Re: [PATCH V2 net-next 08/12] net: hns3: stop schedule reset service while unloading driver

From: tanhuazhong
Date: Thu Apr 25 2019 - 02:06:22 EST




On 2019/4/24 21:55, Neil Horman wrote:
On Wed, Apr 24, 2019 at 07:05:27PM +0800, Huazhong Tan wrote:
This patch uses HCLGE_STATE_REMOVING/HCLGEVF_STATE_REMOVING flag to
indicate that the driver is unloading, and we should stop new coming
reset service to be scheduled, otherwise, reset service will access
some resource which has been freed by unloading.

Signed-off-by: Huazhong Tan <tanhuazhong@xxxxxxxxxx>
Signed-off-by: Peng Li <lipeng321@xxxxxxxxxx>
---
V1->V2: fixes a flag setting error
---
drivers/net/ethernet/hisilicon/hns3/hns3pf/hclge_main.c | 4 +++-
drivers/net/ethernet/hisilicon/hns3/hns3vf/hclgevf_main.c | 4 +++-
drivers/net/ethernet/hisilicon/hns3/hns3vf/hclgevf_main.h | 1 +
3 files changed, 7 insertions(+), 2 deletions(-)

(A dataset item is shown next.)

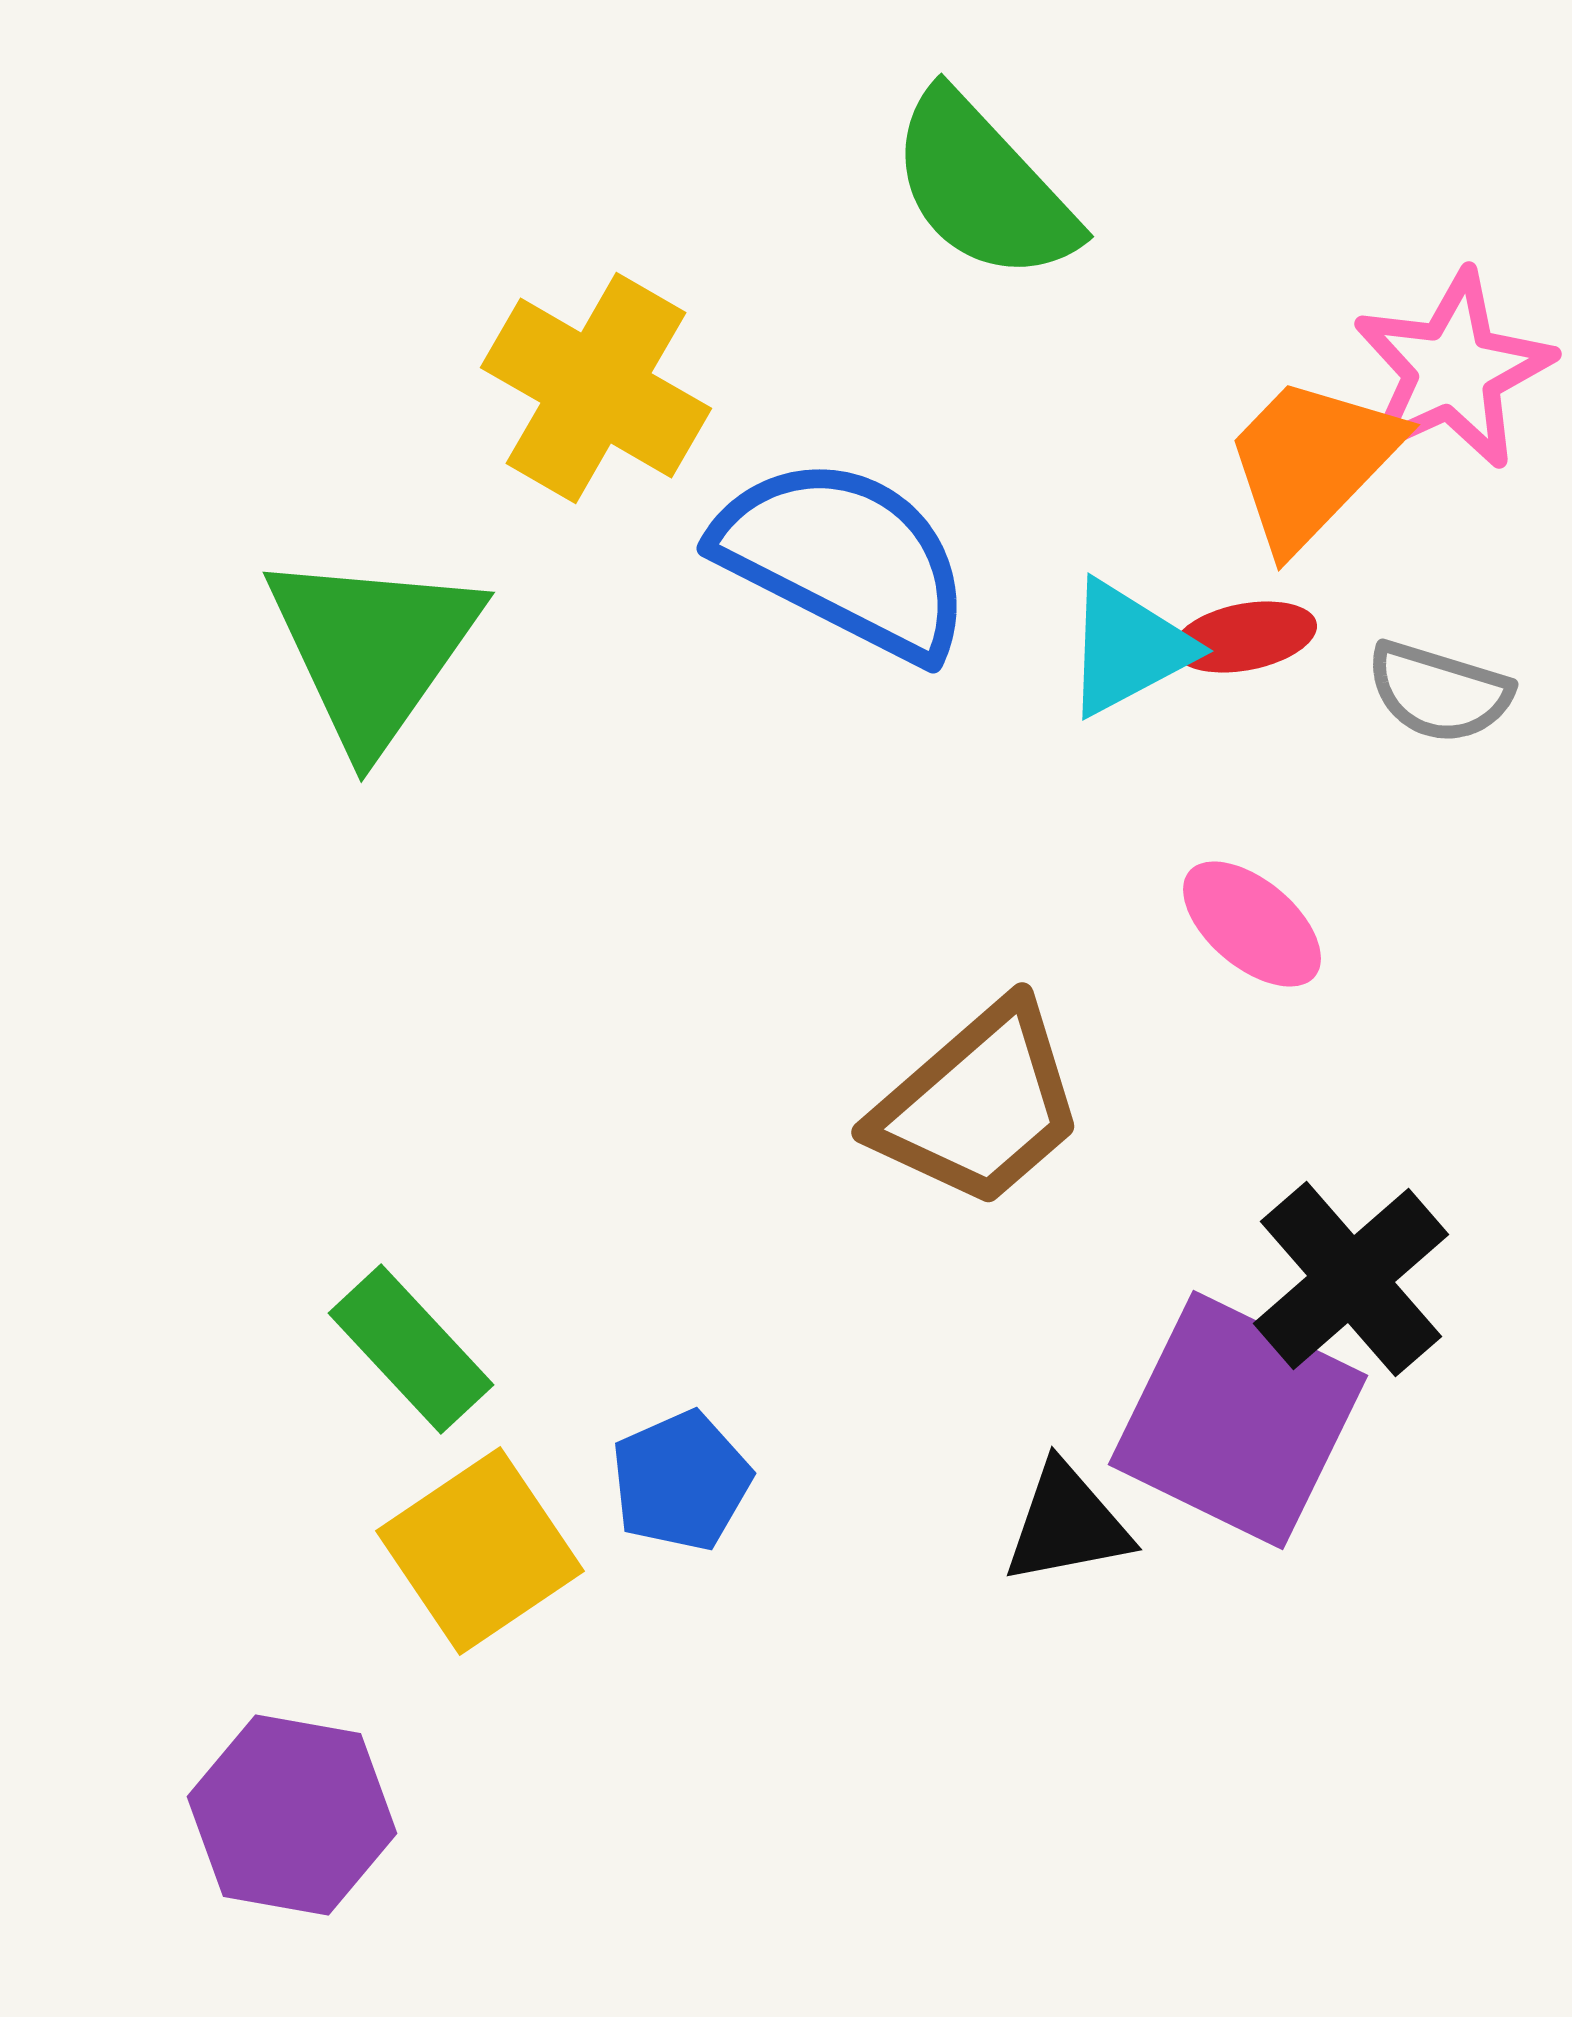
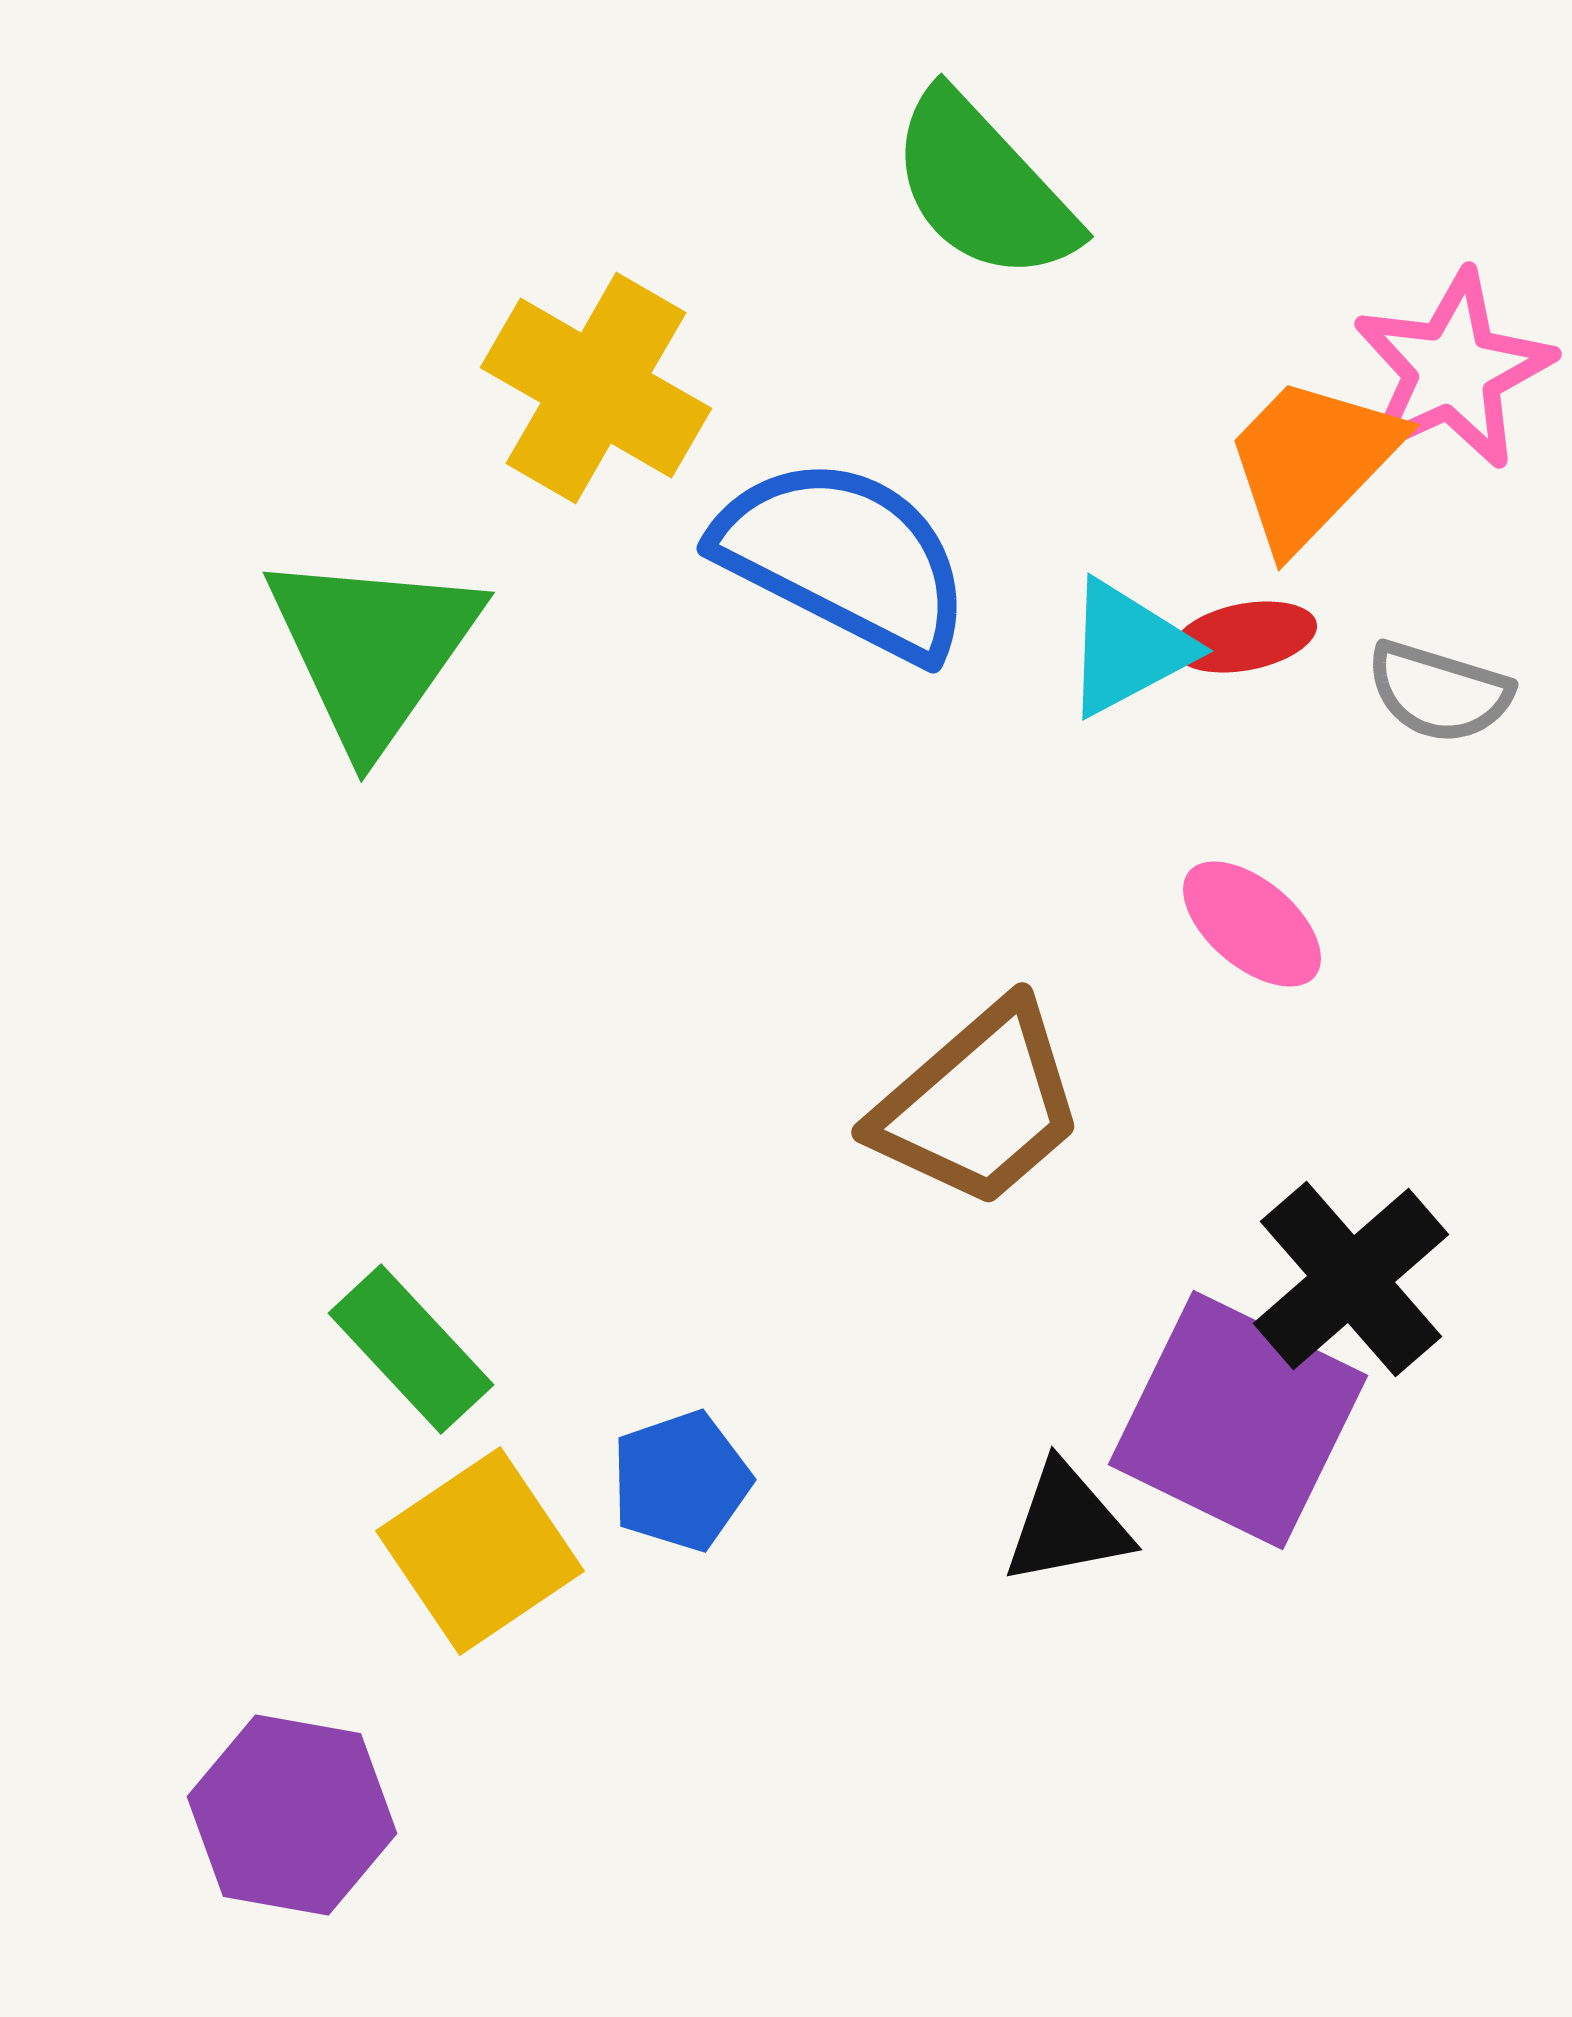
blue pentagon: rotated 5 degrees clockwise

diff --git a/drivers/net/ethernet/hisilicon/hns3/hns3pf/hclge_main.c b/drivers/net/ethernet/hisilicon/hns3/hns3pf/hclge_main.c
index 4d5568e..ead8308 100644
--- a/drivers/net/ethernet/hisilicon/hns3/hns3pf/hclge_main.c
+++ b/drivers/net/ethernet/hisilicon/hns3/hns3pf/hclge_main.c
@@ -2175,7 +2175,8 @@ static void hclge_mbx_task_schedule(struct hclge_dev *hdev)
static void hclge_reset_task_schedule(struct hclge_dev *hdev)
{
- if (!test_and_set_bit(HCLGE_STATE_RST_SERVICE_SCHED, &hdev->state))
+ if (!test_bit(HCLGE_STATE_REMOVING, &hdev->state) &&
+ !test_and_set_bit(HCLGE_STATE_RST_SERVICE_SCHED, &hdev->state))
schedule_work(&hdev->rst_service_task);
}

In what use case do you need an extra bit for this? From my read, this work
task only gets scheduled from:
1) Interrupt handlers
2) Its own service task

Based on the fact that you are calling cancel_work_sync(...rst_service_task)
from the pci teardown routine, irqs should all be disabled on your devices
already (meaning interrupts shouldn't schedule it), and cancel_work_sync
guarantees that rearming cant happen from within its own service task.

Neil


Beside these two cases, when the client detects an error and requests a reset, it will call hclge_reset_event and schedule the reset work task to deal with the request. This may happen after calling cancel_work_sync(...rst_service_task) from the pci teardown routine.

Best Regards, Huazhong


.